Saturday, April 27, 2013

Using ARC with non iOS compiler - possible?

Did you ever have the situation with 2 lists sharing the same objects and possibly one or both had the OwnsObjects property set to true? Especially when using interfaced lists like in Spring4d or DSharp you want to make use of reference couting and automatic memory management. But what if some instances are shared between different lists or moved from one list to the other. You cannot use the Delete or Remove method and then add the object to the other list of vice versa if the first list has OwnsObjects true because it will destroy the instance when it gets removed. That is why there is the Extract method which removes the instance but does not destroy it. This can get complicated and possibly leading to memleaks or exceptions quickly.
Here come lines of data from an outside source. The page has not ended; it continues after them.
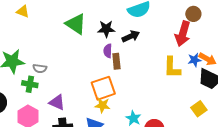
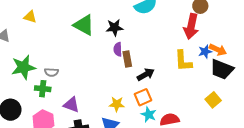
black arrow: (131, 36) -> (146, 75), moved
orange square: (103, 88) -> (143, 97), moved, size x0.7

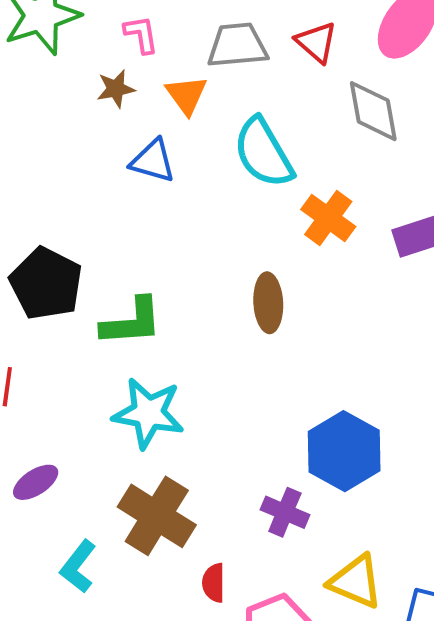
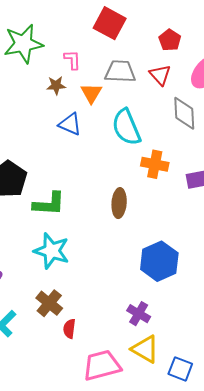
orange cross: (328, 218) -> (155, 164), turned -32
blue hexagon: (344, 451) -> (159, 261), moved
purple cross: (285, 512) -> (139, 314), moved
brown cross: (157, 516) -> (49, 303), size x0.7
red semicircle: (214, 583) -> (69, 329), moved

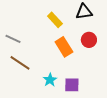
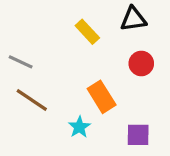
orange rectangle: (64, 47) -> (102, 97), moved
purple square: (72, 85) -> (138, 135), moved

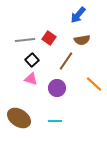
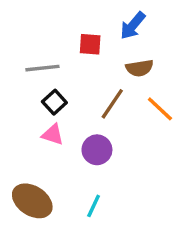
red square: (49, 38) -> (90, 44), moved, turned -32
orange line: (94, 84) -> (160, 109), moved
cyan line: (55, 121) -> (94, 206), turned -64

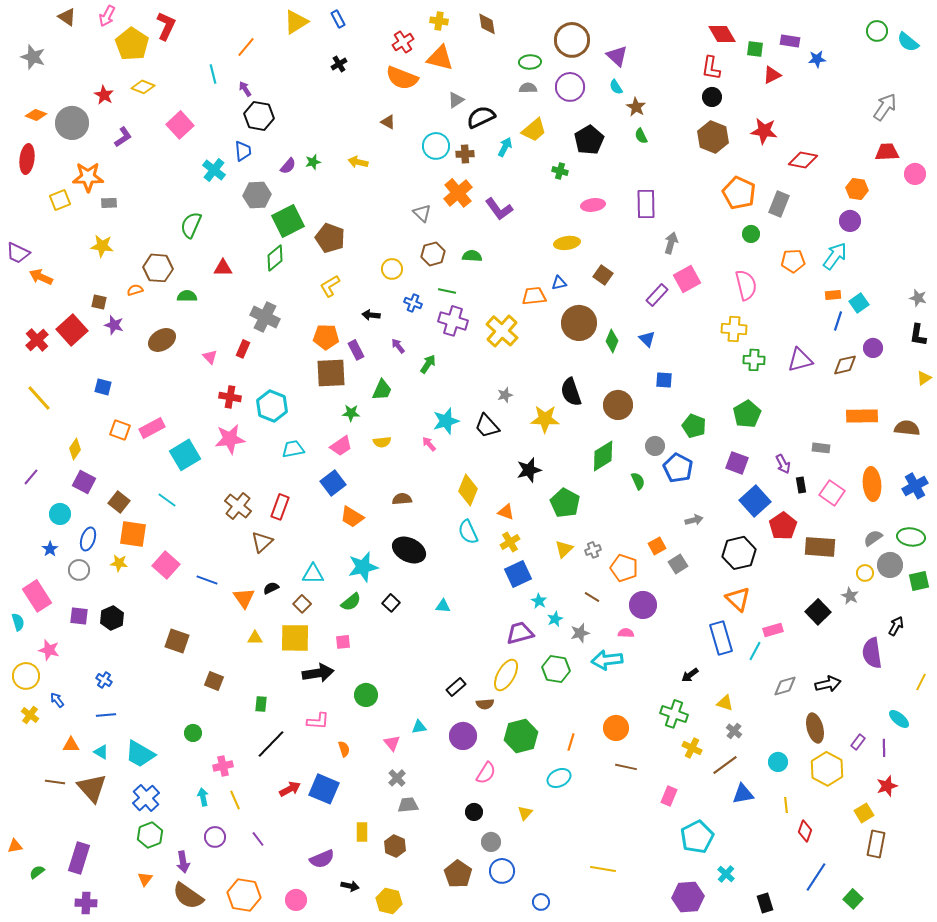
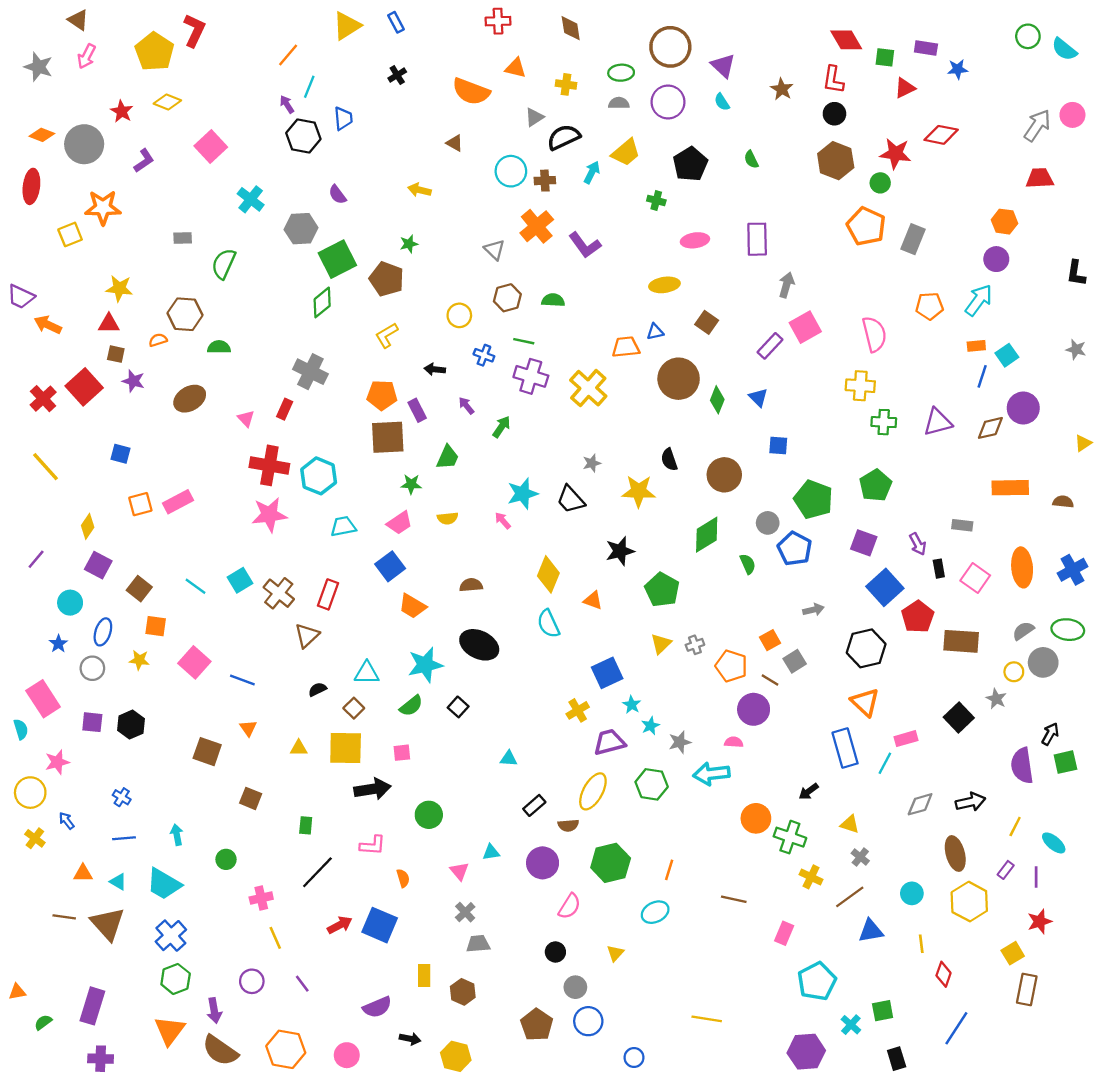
pink arrow: (107, 16) -> (86, 56), moved
yellow cross: (439, 21) -> (566, 84), moved
red cross: (403, 42) -> (498, 21), moved, turned 30
orange triangle: (440, 58) -> (516, 68), size x0.7
cyan line: (213, 74) -> (309, 87), moved, turned 36
brown star: (636, 107) -> (782, 89), moved
blue trapezoid: (243, 151) -> (343, 118), moved
red diamond: (803, 160) -> (941, 135), moved
green star: (313, 162) -> (409, 244), moved
purple semicircle: (288, 166) -> (337, 195), turned 102
pink circle: (915, 174) -> (1072, 115), moved
gray rectangle: (109, 203) -> (183, 238), moved
green circle: (751, 234) -> (880, 183), moved
red triangle: (223, 268) -> (109, 324), moved
black L-shape: (918, 335) -> (1076, 273), moved
purple circle: (873, 348) -> (1023, 408), size x1.4
black semicircle: (571, 392) -> (669, 460), size x0.7
red cross: (230, 397) -> (269, 465), size x1.5
green pentagon: (694, 426) -> (813, 499), size x1.4
brown semicircle: (907, 428) -> (1063, 502), size x0.7
orange square: (120, 430) -> (140, 504), turned -35
cyan square: (185, 455) -> (240, 580), moved, size x0.7
orange square: (133, 534) -> (156, 626), size x0.7
yellow cross: (510, 542) -> (578, 710), moved
green square: (919, 581) -> (1065, 762), moved
brown line: (592, 597) -> (770, 680), moved
orange triangle: (244, 598) -> (248, 728), moved, size x0.7
cyan triangle: (443, 606) -> (509, 759), moved
pink star: (49, 650) -> (57, 762), turned -30
yellow line: (921, 682) -> (1015, 827), moved
orange circle: (616, 728) -> (756, 818), moved
cyan arrow: (203, 797) -> (177, 835), moved
orange triangle: (145, 879) -> (170, 1031), size x1.8
green square: (853, 899) -> (883, 1011), moved, turned 36

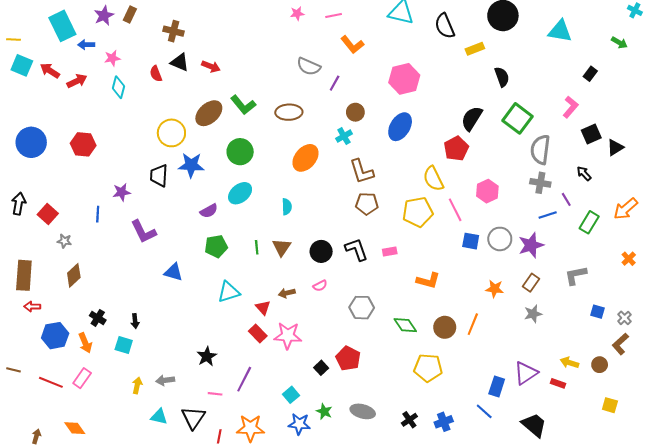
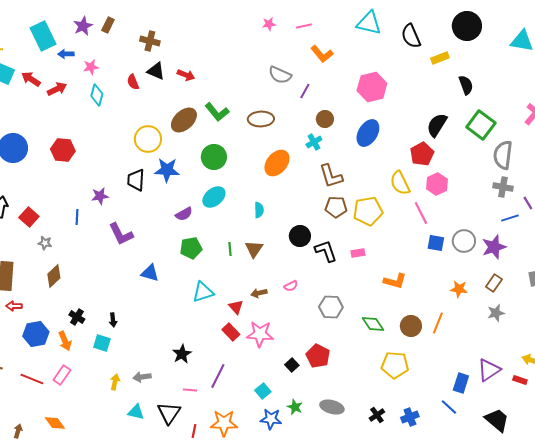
pink hexagon: (487, 191) -> (437, 184), moved
yellow pentagon: (418, 212) -> (368, 211), moved
black circle: (321, 251) -> (300, 236), moved

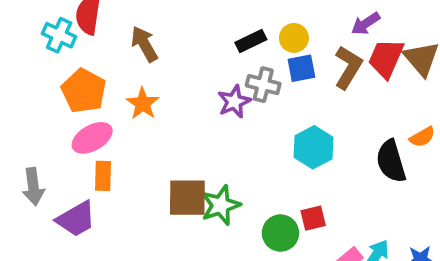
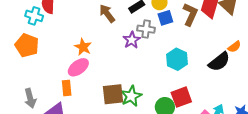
brown arrow: (144, 44) -> (107, 13), moved
orange pentagon: (84, 91) -> (27, 45), moved
pink ellipse: (92, 138) -> (78, 67), moved
black semicircle: (391, 161) -> (219, 62), turned -105
red square: (313, 218) -> (181, 97), size x1.5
Using interfaced objects for simple data storages might not be a very good idea. It requires you to write interfaces with the properties just for that purpose and if you use some kind of RTTI based binding you cannot do that as there is no RTTI for interface properties (which are just syntax sugar anyway).

So what would we give for some easy memory management in these cases. How about using the concept we know from interfaces and other types for objects?

Of course we could write some TRefCountObject and inherit our data classes from that base class and handle these in our Notify method inside the list when items get added or removed. But that would be to easy and not magic at all. ;) And more seriously it does not always work to change the base type due to several reasons.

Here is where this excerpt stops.